24. İkinci olarak hükmün tek veya belirleyici ölçüde başvurucunun duruşmada fiziken sorgulama imkânına sahip olmadığı bir tanık tarafından verilen ifadeye dayalı olup olmadığı ortaya çıkarılmalıdır. Yargıtayın ardışık aramaların tek başına delil olarak kabulüyle ilgili belirlediği standartlar gözetildiğinde (bkz. §§ 15-18) mahkûmiyete esas alınan tanık beyanının tek olmasa da belirleyici nitelikte olduğu anlaşılmıştır.
25. Duruşma devresinde başvurucuya olayları kendi bakış açısına göre anlatma ve delillerini sunma imkânı tanınmıştır. Öte yandan mahkûmiyet kararında duruşmada fiziken sorgulanmamış tanığın beyanı dışında ardışık arama gibi başka delillere de dayanılmıştır. Bunlara ek olarak başvurucu, ses ve görüntü nakli yoluyla da olsa tanığı sorgulamış; tanığın sorulara verdiği cevaplar hakkında kişisel izlenim edinme fırsatı elde etmiş; dahası tanığın sorular karşısından gösterdiği reaksiyonlar konusunda Mahkemenin dikkatini çekme imkânı da bulmuştur. Mahkeme de tanık beyanda bulunurken gösterdiği reaksiyonlarla ilgili olarak izlenim edinmiştir. Sonuç olarak beyanları belirleyici ölçüde hükme esas alınan tanığın duruşmada fiziken hazır edilememesi sebebiyle savunmanın karşılaştığı zorlukları telafi edecek karşı dengeleyici güvencelerin yargılamada sağlandığı anlaşılmıştır. Bu bağlamda tanıkların duruşmada fiziken dinlenmesi yerine SEGBİS yoluyla dinlenmesinin bir bütün olarak yargılamanın hakkaniyetini zedelemediği görülmüştür.

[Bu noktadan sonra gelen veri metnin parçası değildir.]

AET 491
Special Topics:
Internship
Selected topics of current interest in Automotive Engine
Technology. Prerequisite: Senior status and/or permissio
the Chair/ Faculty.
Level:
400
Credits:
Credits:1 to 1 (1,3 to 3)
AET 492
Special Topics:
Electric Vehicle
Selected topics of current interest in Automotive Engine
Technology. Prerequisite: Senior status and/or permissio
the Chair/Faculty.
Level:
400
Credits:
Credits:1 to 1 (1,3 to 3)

26. Açıklanan gerekçelerle başvurunun açıkça dayanaktan yoksun olması nedeniyle kabul edilemez olduğuna karar verilmesi gerekir.
III. HÜKÜM
Açıklanan gerekçelerle;
A. Kamuya açık belgelerde başvurucunun kimliğinin gizli tutulması talebinin KABULÜNE,
B. Tanık sorgulama hakkının ihlal edildiğine ilişkin iddianın açıkça dayanaktan yoksun olması nedeniyle KABUL EDİLEMEZ OLDUĞUNA,
C. 12/1/2011 tarihli ve 6100 sayılı Hukuk Muhakemeleri Kanunu’nun 339. maddesinin (2) numaralı fıkrası uyarınca tahsil edilmesi mağduriyetine neden olacağından adli yardım talebi kabul edilen başvurucunun yargılama giderlerini ödemekten TAMAMEN MUAF TUTULMASINA 6/3/2024 tarihinde OYBİRLİĞİYLE karar verildi.